In frequentist approach, I assume that the distribution of callbacks across all groups has a mean and standard deviation from entire data sample. Assuming CLT, the distribution of percent callback is a normal distribution with mean equal to sample mean and standard deviation equal to sample standard deviation divided by square root of sample size. Given this distribution, I calculate a p-value for the black and white group observed percent callback. The p value of observing the given percent callbacks for each of the groups is the product of the individual group p values. The p-value returned is 2 parts in 100,000.

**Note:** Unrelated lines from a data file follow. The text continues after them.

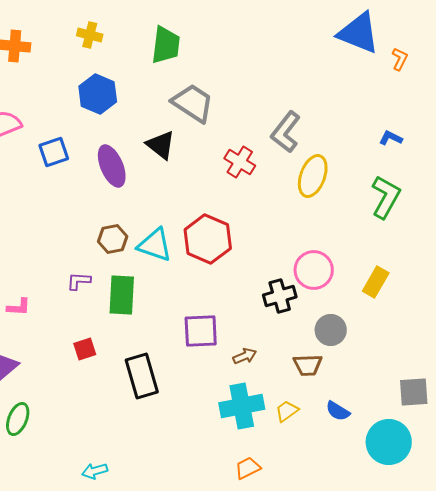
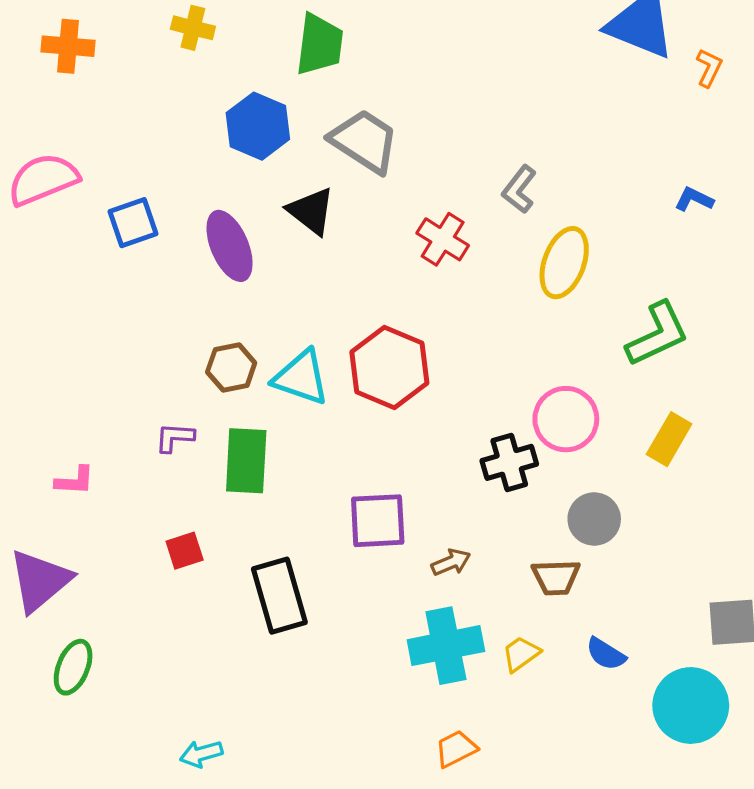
blue hexagon: (98, 94) -> (258, 126), moved
gray L-shape: (286, 132) -> (519, 189), size x0.7
green L-shape: (386, 197) -> (657, 334), moved, turned 36

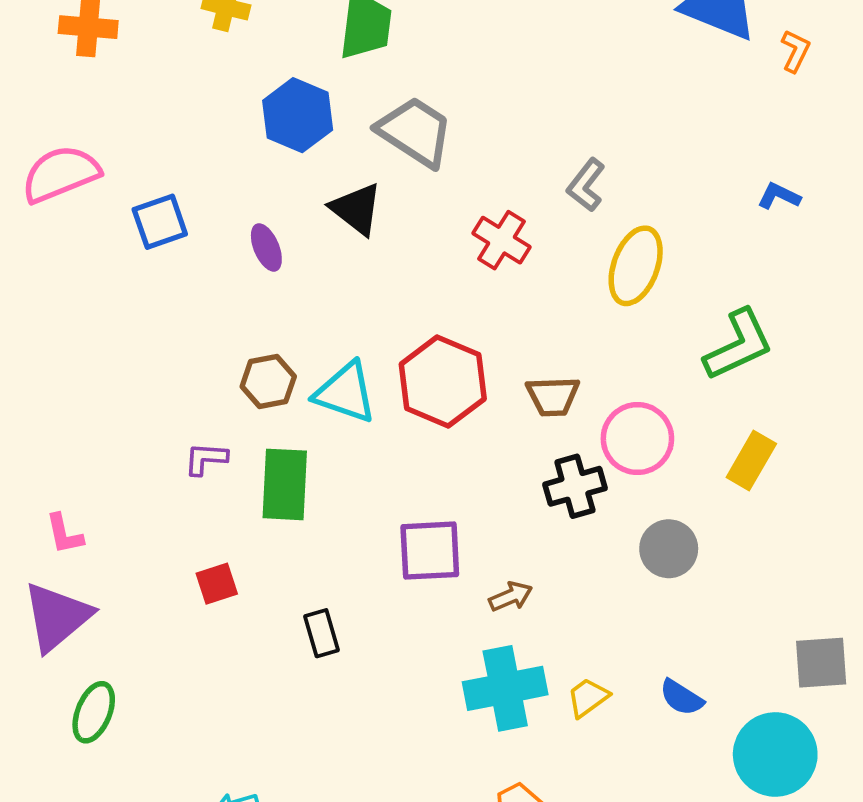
purple ellipse: (230, 246) -> (266, 247), size x0.6
pink L-shape: (75, 481) -> (64, 534), moved, turned 75
brown trapezoid: (556, 577) -> (553, 396), moved
black rectangle: (279, 596) -> (321, 633), size x0.6

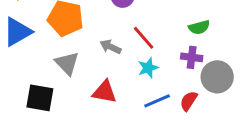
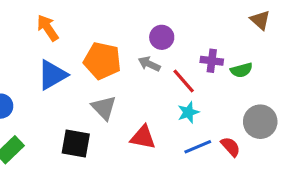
gray arrow: (111, 47) -> (149, 64), moved
purple cross: (192, 57) -> (212, 61), moved
red semicircle: (189, 101) -> (231, 147), turned 105

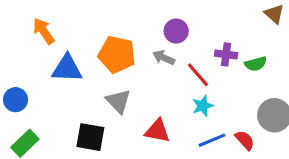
orange arrow: (48, 28) -> (44, 31), moved
blue triangle: (52, 75) -> (67, 68), turned 32

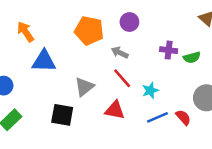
purple circle: (176, 31) -> (129, 22), moved
orange pentagon: (117, 54) -> (89, 31), moved
red line: (198, 75) -> (122, 78), moved
gray triangle: (118, 101) -> (84, 87), turned 35

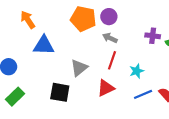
purple circle: (129, 22) -> (109, 17), moved
red line: (122, 78) -> (112, 60), turned 60
red triangle: (115, 110) -> (106, 88), turned -36

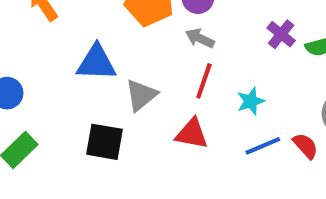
purple cross: (153, 36) -> (281, 34), turned 32
blue triangle: (44, 45) -> (96, 63), moved
red triangle: (106, 88) -> (192, 134), turned 36

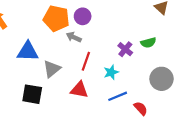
purple cross: (281, 34) -> (125, 49), moved
gray arrow: (200, 38) -> (74, 37), moved
red semicircle: (305, 146) -> (141, 108), moved

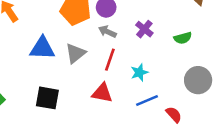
gray arrow: (74, 37) -> (107, 32), moved
purple cross: (125, 49) -> (144, 29), moved
gray triangle: (52, 69) -> (75, 53), moved

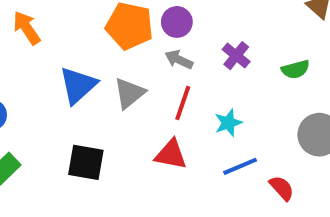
blue triangle: (42, 48) -> (78, 85), turned -44

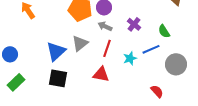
green semicircle: (295, 69) -> (164, 31), turned 72
blue triangle: (78, 85) -> (56, 51), moved
blue line: (240, 166) -> (151, 49), moved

Both approaches returned a p-value much less than 0.01. Therefore, the observed difference in callbacks for white and black groups is statistical significant. On average, the white group has a higher percent callback value than the black group.

Q5. Other factors need to be considered in resume such as job experience, education level to determine if race is the most important factors.